- Excerpted data:

——————

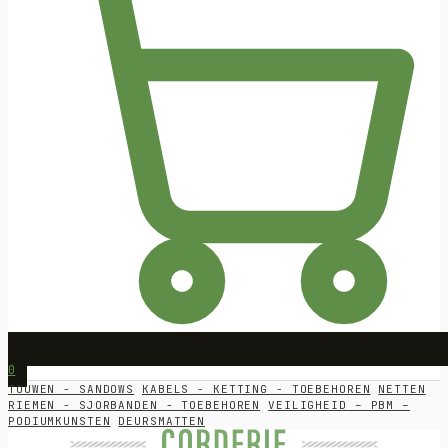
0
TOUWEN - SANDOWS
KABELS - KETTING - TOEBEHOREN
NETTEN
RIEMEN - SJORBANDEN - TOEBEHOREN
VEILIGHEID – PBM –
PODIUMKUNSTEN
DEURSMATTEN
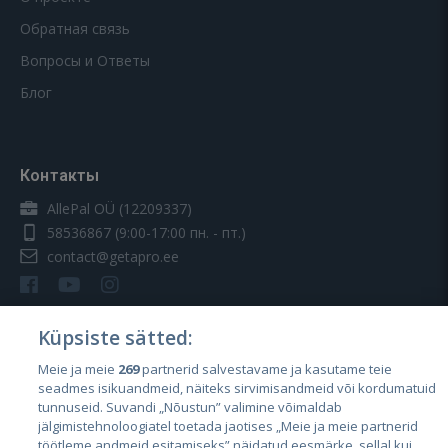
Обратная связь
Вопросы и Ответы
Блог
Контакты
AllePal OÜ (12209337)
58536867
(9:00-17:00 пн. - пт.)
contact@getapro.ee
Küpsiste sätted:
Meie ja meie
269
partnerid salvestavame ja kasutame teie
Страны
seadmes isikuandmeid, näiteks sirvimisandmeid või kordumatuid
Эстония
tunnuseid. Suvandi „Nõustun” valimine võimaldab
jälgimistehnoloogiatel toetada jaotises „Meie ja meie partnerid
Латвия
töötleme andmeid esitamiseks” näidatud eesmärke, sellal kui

——————

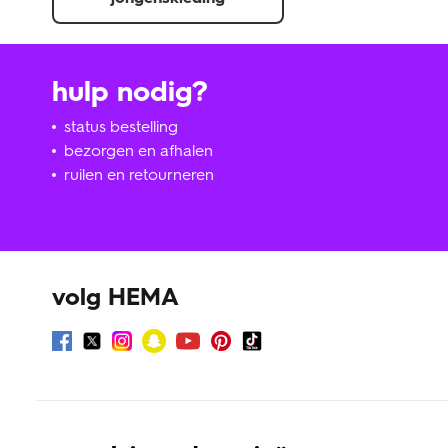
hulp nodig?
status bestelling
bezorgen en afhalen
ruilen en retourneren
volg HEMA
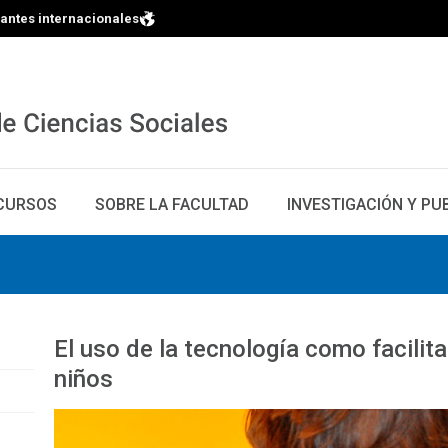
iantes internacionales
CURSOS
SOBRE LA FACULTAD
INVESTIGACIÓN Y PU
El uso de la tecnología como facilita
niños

——————

- What you should do: Only lines with the word "partnerid" are wanted. Find and copy them from the records above.

- Result for this exercise:
partnerid salvestavame ja kasutame teie
jälgimistehnoloogiatel toetada jaotises „Meie ja meie partnerid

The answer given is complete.